# [What the exercise asks]
Your task is to restate the listing word for word without the pictures.

___ Available data ___

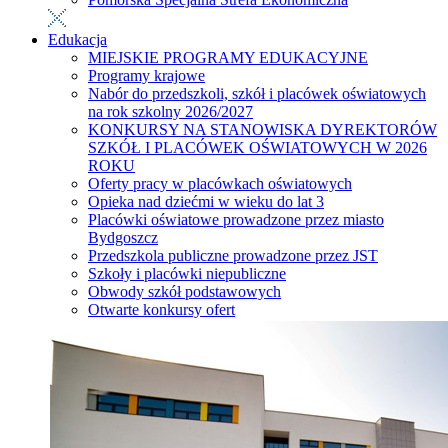
Edukacja
MIEJSKIE PROGRAMY EDUKACYJNE
Programy krajowe
Nabór do przedszkoli, szkół i placówek oświatowych
na rok szkolny 2026/2027
KONKURSY NA STANOWISKA DYREKTORÓW
SZKÓŁ I PLACÓWEK OŚWIATOWYCH W 2026
ROKU
Oferty pracy w placówkach oświatowych
Opieka nad dziećmi w wieku do lat 3
Placówki oświatowe prowadzone przez miasto
Bydgoszcz
Przedszkola publiczne prowadzone przez JST
Szkoły i placówki niepubliczne
Obwody szkół podstawowych
Otwarte konkursy ofert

___

# [Problem solution]
Edukacja
MIEJSKIE PROGRAMY EDUKACYJNE
Programy krajowe
Nabór do przedszkoli, szkół i placówek oświatowych
na rok szkolny 2026/2027
KONKURSY NA STANOWISKA DYREKTORÓW
SZKÓŁ I PLACÓWEK OŚWIATOWYCH W 2026
ROKU
Oferty pracy w placówkach oświatowych
Opieka nad dziećmi w wieku do lat 3
Placówki oświatowe prowadzone przez miasto
Bydgoszcz
Przedszkola publiczne prowadzone przez JST
Szkoły i placówki niepubliczne
Obwody szkół podstawowych
Otwarte konkursy ofert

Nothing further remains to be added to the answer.